A pendulum swings through an angle of 14 degrees each second. If the pendulum is 17cm in length and the complete swing from right to left lasts 3 seconds, what area is covered by each complete swing?
Well, that's a swinging question! Let's calculate the area covered by each complete swing of the pendulum.
To find the area covered, we first need to calculate the arc length of the swing. The arc length of a pendulum is given by the formula:
Arc Length = Length of Pendulum × Angle (in radians)
Since the angle is given in degrees, we need to convert it to radians. Luckily, there are 2π radians in a complete circle (360 degrees). So, we can convert 14 degrees to radians by using the following conversion:
Angle (in radians) = Angle (in degrees) × π / 180
Using this conversion, the angle in radians becomes:
Angle (in radians) = 14 degrees × π / 180 ≈ 0.2443461 radians
Now, we can calculate the arc length:
Arc Length = 17 cm × 0.2443461 radians ≈ 4.1518887 cm
Since each complete swing consists of a back-and-forth motion, the area covered is twice the arc length. Therefore, the area covered by each complete swing is approximately:
Area = 2 × 4.1518887 cm ≈ 8.3037774 cm²
So, each complete swing of the pendulum covers an area of approximately 8.3037774 square centimeters. Bet you didn't know pendulums could swing that far and wide!
To find the area covered by each complete swing of the pendulum, we need to calculate the length of the arc traced by the pendulum.
The length of the arc can be calculated using the formula:
Length of arc = radius * angle in radians
First, we need to convert the angle from degrees to radians. Since there are 360 degrees in a circle and 2π radians in a circle, we can use the following conversion formula:
1 radian = (π/180) degrees
Angle in radians = (Angle in degrees) * (π/180)

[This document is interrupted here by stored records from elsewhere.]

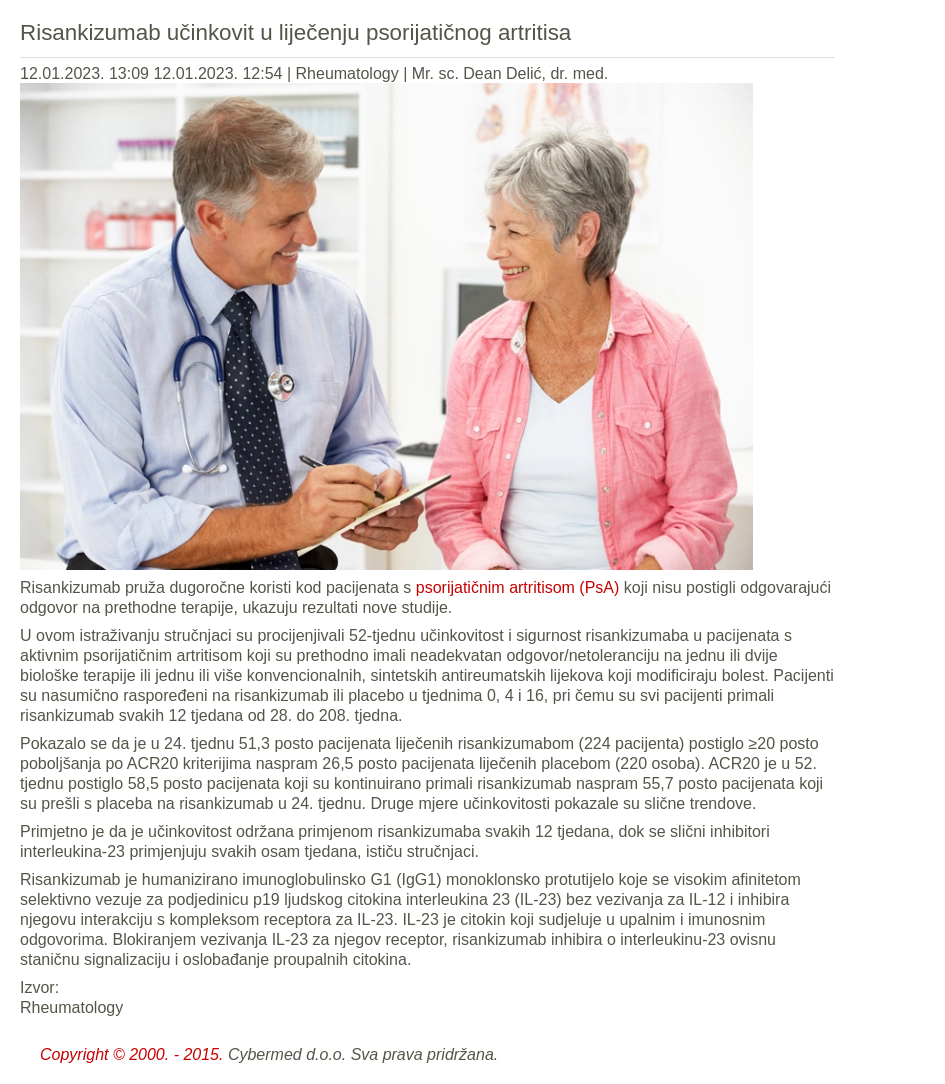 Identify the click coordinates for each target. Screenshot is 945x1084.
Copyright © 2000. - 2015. (131, 1054)
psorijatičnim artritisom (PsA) (518, 587) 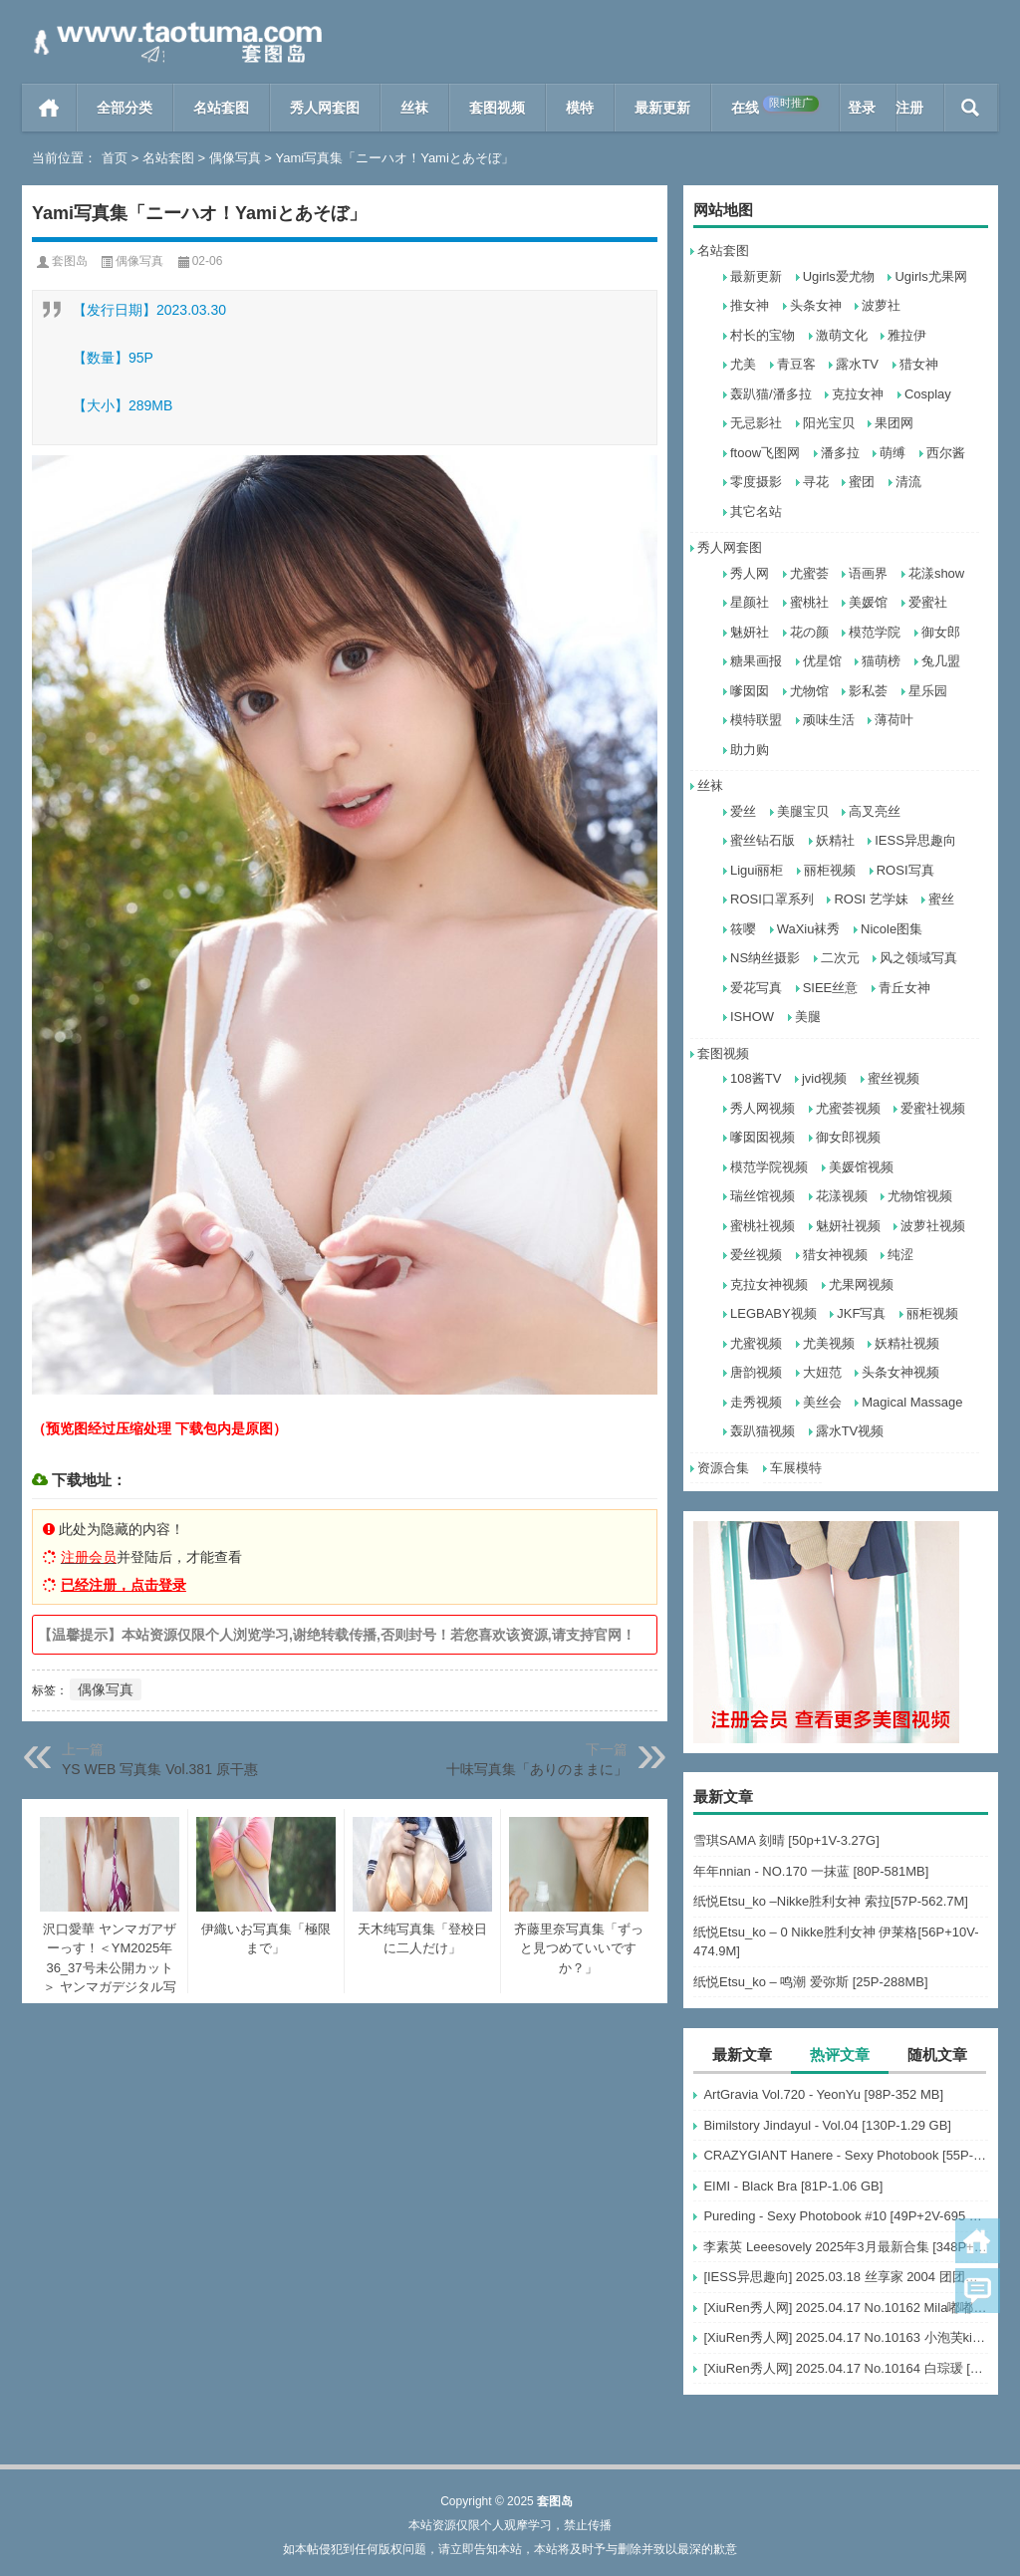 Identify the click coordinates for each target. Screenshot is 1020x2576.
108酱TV (755, 1078)
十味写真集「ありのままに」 (537, 1769)
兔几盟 (940, 660)
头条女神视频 (900, 1372)
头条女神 (816, 305)
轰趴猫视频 (762, 1430)
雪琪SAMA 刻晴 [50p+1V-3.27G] (786, 1840)
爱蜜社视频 (932, 1108)
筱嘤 (743, 928)
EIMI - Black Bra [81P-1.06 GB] (793, 2186)
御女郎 (940, 632)
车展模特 (796, 1467)
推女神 (749, 305)
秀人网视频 (762, 1108)
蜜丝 (941, 899)
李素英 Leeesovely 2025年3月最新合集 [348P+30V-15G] (845, 2246)
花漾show (936, 573)
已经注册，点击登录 (123, 1585)
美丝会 (822, 1402)
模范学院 (874, 632)
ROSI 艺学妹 (870, 899)
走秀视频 (756, 1402)
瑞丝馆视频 (762, 1195)
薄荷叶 (894, 719)
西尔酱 (945, 452)
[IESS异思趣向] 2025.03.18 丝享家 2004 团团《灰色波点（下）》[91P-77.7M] (845, 2276)
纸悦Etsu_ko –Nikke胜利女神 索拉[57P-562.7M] (830, 1901)
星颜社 (749, 602)
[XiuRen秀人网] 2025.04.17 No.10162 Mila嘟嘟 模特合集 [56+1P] (845, 2307)
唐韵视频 (756, 1372)
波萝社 (881, 305)
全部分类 (124, 108)
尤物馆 (809, 690)
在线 (775, 106)
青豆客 (796, 364)
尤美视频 (829, 1343)
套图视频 (497, 108)
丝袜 (414, 108)
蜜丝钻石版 (762, 840)
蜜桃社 (809, 602)
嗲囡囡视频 (762, 1137)
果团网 (894, 422)
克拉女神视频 (769, 1284)
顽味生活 (829, 719)
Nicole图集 (891, 928)
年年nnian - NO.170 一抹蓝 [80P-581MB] (810, 1871)
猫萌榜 (881, 660)
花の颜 (809, 632)
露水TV (857, 364)
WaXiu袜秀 (809, 928)
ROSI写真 (905, 870)
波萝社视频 (932, 1225)
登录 (862, 108)
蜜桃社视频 (762, 1225)
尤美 (743, 364)
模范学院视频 (769, 1166)
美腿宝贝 (803, 811)
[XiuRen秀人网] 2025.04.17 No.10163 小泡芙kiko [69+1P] (845, 2337)
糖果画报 (756, 660)
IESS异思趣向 (915, 840)
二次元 (840, 957)
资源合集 (723, 1467)
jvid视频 (825, 1078)
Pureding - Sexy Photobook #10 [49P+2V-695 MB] (845, 2215)
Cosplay (927, 393)
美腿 (808, 1016)
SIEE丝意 (831, 987)
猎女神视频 (835, 1254)
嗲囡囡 (749, 690)
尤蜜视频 (756, 1343)
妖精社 (835, 840)
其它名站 (756, 511)
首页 (49, 107)
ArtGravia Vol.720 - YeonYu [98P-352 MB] (823, 2094)
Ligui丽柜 (756, 870)
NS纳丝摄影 (765, 957)
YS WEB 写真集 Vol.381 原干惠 (160, 1769)
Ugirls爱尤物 (839, 276)
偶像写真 (235, 157)
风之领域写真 (918, 957)
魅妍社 (749, 632)
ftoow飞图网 (765, 452)
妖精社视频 (907, 1343)
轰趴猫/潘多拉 (771, 393)
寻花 (816, 481)
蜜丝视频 (893, 1078)
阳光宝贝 (829, 422)
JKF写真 (861, 1313)
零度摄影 (756, 481)
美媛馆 (868, 602)
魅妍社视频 (848, 1225)
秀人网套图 (325, 108)
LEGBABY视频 (773, 1313)
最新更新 (662, 108)
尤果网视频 (861, 1284)
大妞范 (822, 1372)
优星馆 (822, 660)
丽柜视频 (830, 870)
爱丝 (743, 811)
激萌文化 (842, 335)
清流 (908, 481)
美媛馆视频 (861, 1166)
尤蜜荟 (809, 573)
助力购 (749, 749)
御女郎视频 (848, 1137)
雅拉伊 (907, 335)
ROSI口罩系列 (772, 899)
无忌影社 (756, 422)
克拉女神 (858, 393)
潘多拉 (840, 452)
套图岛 (70, 261)
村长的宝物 (762, 335)
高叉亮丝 (874, 811)
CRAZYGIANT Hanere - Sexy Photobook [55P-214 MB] (845, 2155)
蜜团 (862, 481)
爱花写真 (756, 987)
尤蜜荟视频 (848, 1108)
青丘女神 (904, 987)
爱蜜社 (927, 602)
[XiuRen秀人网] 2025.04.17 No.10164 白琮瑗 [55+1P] (845, 2368)
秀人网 (749, 573)
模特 (580, 108)
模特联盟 (756, 719)
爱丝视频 (756, 1254)
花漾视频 (842, 1195)
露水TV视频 (850, 1430)
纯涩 (900, 1254)
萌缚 (892, 452)
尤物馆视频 (920, 1195)
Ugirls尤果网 (930, 276)
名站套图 (221, 108)
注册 (909, 108)
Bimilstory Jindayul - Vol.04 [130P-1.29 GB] (827, 2125)
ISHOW (752, 1016)
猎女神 (918, 364)
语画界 (868, 573)
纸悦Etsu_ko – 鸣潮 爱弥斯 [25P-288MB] (810, 1981)
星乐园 (927, 690)
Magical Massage (912, 1402)
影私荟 (868, 690) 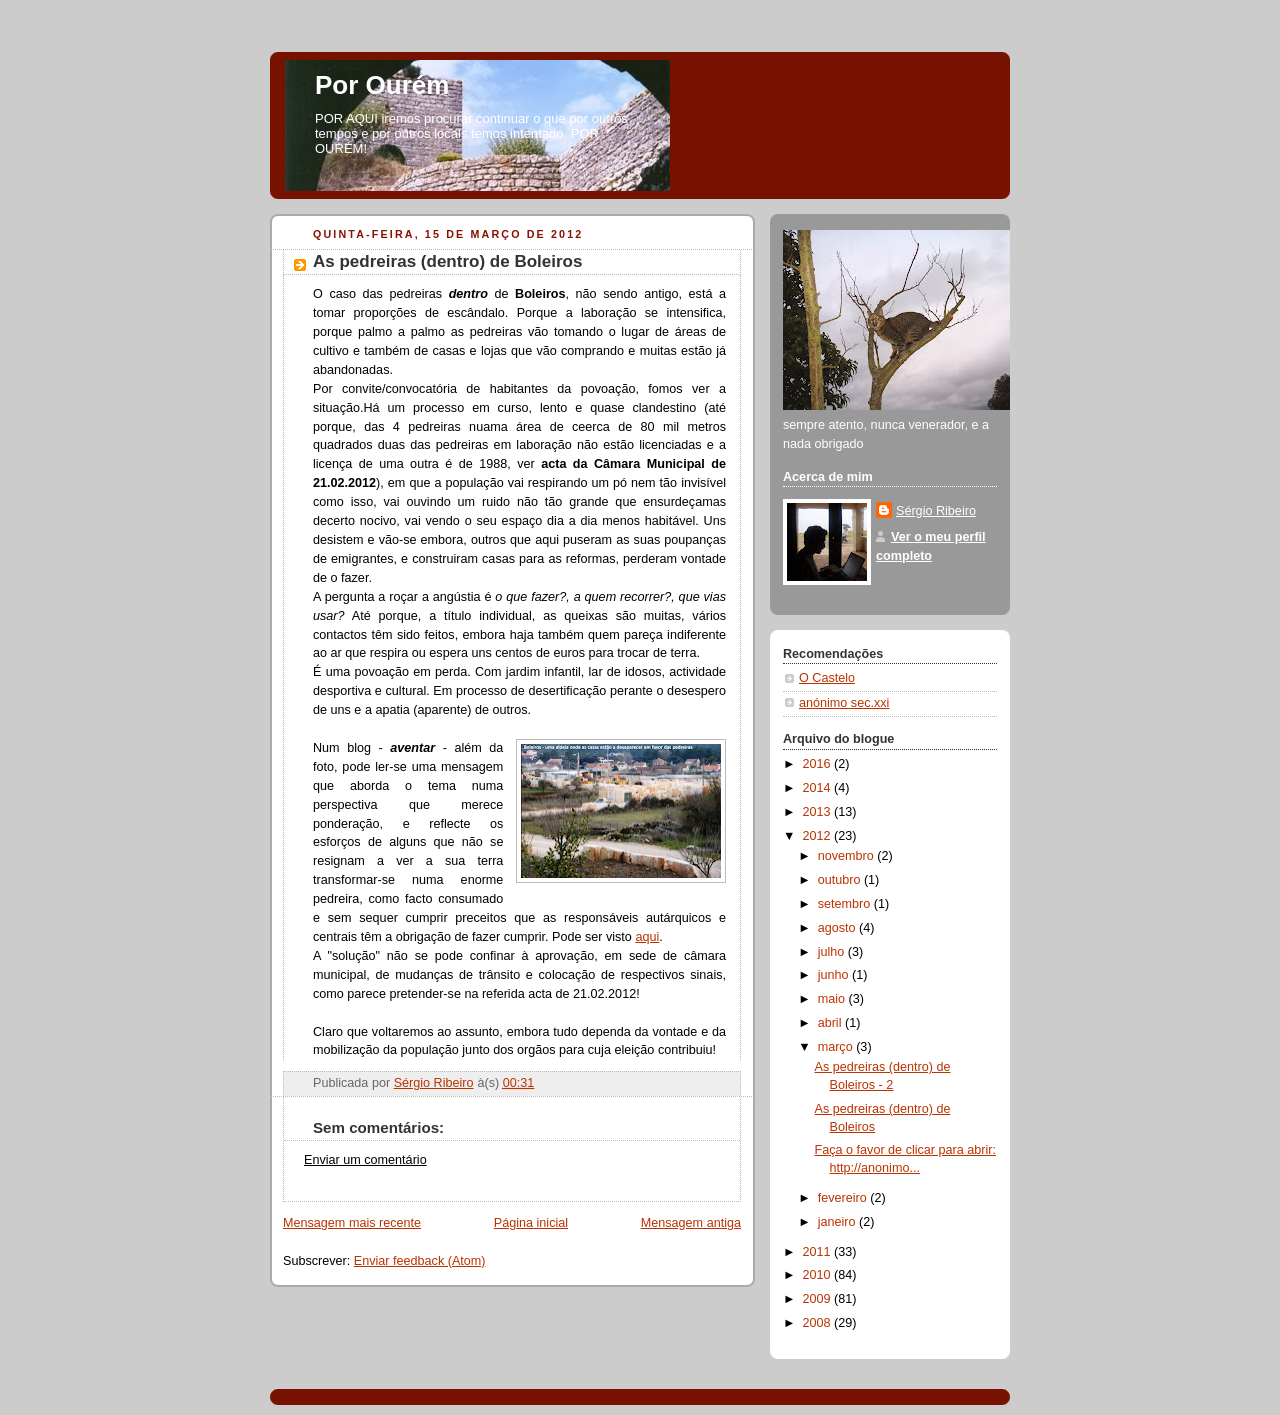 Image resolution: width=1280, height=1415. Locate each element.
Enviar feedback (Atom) (420, 1261)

Angle in radians = 14 degrees * (π/180) ≈ 0.2443 radians
Next, we calculate the length of the arc:
Length of arc = radius * angle in radians
Length of arc = 17 cm * 0.2443 ≈ 4.15 cm
Since each complete swing consists of two arcs (right to left and left to right), the total length covered by each complete swing is:
Total length covered = 2 * Length of arc
Total length covered = 2 * 4.15 cm ≈ 8.3 cm
Now, to find the area covered by each complete swing, we can use the formula for the area of a circle sector:
Area = (angle in radians / 2π) * π * (radius)^2
Area = (0.2443 / (2π)) * π * (17 cm)^2
Area ≈ 4.65 cm^2
Therefore, each complete swing of the pendulum covers an area of approximately 4.65 square centimeters.
To find the area covered by each complete swing of the pendulum, we can use the formula for the area of a sector of a circle.
The formula for the area of a sector is given by:
Area = (θ/360) * π * r^2
where θ is the angle in degrees, r is the radius of the circle, and π is a mathematical constant approximately equal to 3.14159.
In this case, the angle covered by each swing of the pendulum is 14 degrees, and the length of the string (radius of the circular swing) is 17 cm.
First, let's convert the angle from degrees to radians. Since there are 360 degrees in a full circle and 2π radians in a full circle, we can use the following conversion factor:
Radians = (π/180) * Degrees
Therefore, the angle in radians is:
θ = (π/180) * 14
Now we can calculate the area:
Area = (θ/360) * π * r^2 = ((π/180) * 14/360) * π * (17)^2
Let's calculate the numerical value of the area.